##### Extracted information

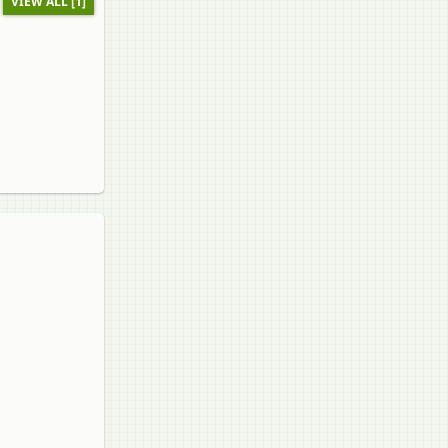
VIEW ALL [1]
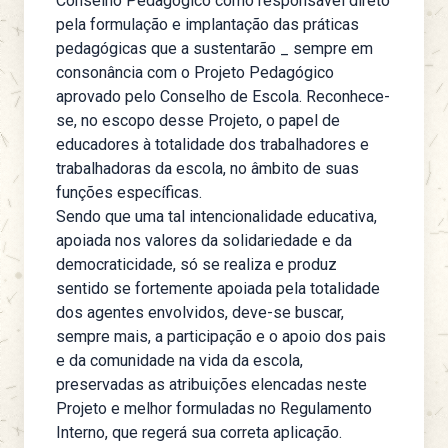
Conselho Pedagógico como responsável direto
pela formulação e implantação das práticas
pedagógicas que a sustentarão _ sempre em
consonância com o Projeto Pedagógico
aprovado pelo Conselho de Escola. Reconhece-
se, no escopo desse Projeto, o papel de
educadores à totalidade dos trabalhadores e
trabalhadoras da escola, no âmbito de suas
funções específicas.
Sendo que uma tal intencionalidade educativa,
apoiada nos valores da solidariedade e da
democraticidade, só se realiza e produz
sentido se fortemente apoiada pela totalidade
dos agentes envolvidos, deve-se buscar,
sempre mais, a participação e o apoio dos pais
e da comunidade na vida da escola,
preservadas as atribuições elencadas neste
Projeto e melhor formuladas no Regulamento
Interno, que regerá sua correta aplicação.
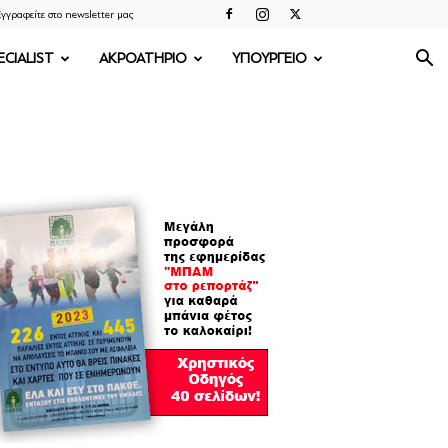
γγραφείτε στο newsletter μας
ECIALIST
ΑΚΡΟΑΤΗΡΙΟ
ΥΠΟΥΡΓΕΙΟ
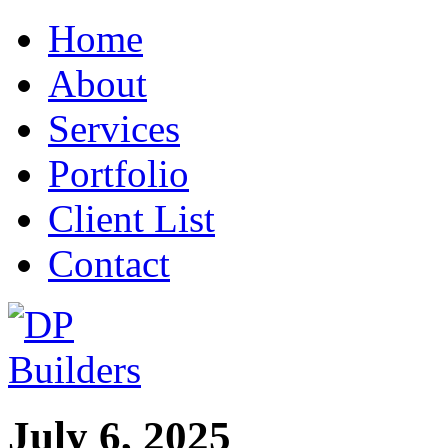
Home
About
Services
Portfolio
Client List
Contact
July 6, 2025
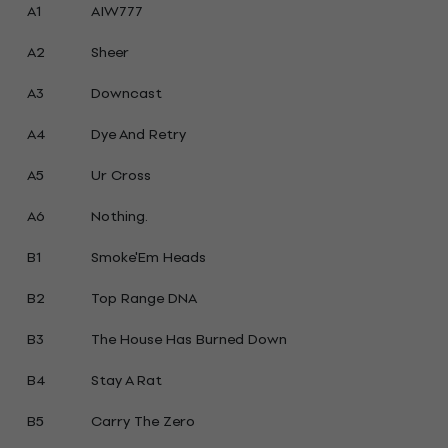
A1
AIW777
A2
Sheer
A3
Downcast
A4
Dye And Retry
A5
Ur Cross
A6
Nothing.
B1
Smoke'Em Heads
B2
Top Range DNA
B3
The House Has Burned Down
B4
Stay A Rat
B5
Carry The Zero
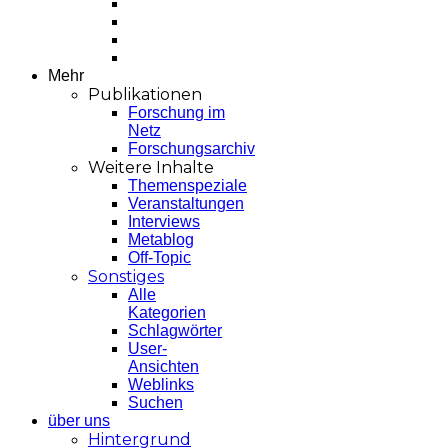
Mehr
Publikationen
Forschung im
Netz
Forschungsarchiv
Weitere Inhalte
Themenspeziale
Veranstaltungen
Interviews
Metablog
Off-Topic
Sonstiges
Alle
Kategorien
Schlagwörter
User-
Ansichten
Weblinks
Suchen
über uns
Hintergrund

##########

__Work item__. Please leave out the pictures while you copy exactly the lines from the one containing "July 6, 2025" through the end of the records.

__Answer to the exercise__.
July 6, 2025
A1
AIW777
A2
Sheer
A3
Downcast
A4
Dye And Retry
A5
Ur Cross
A6
Nothing.
B1
Smoke'Em Heads
B2
Top Range DNA
B3
The House Has Burned Down
B4
Stay A Rat
B5
Carry The Zero
Mehr
Publikationen
Forschung im
Netz
Forschungsarchiv
Weitere Inhalte
Themenspeziale
Veranstaltungen
Interviews
Metablog
Off-Topic
Sonstiges
Alle
Kategorien
Schlagwörter
User-
Ansichten
Weblinks
Suchen
über uns
Hintergrund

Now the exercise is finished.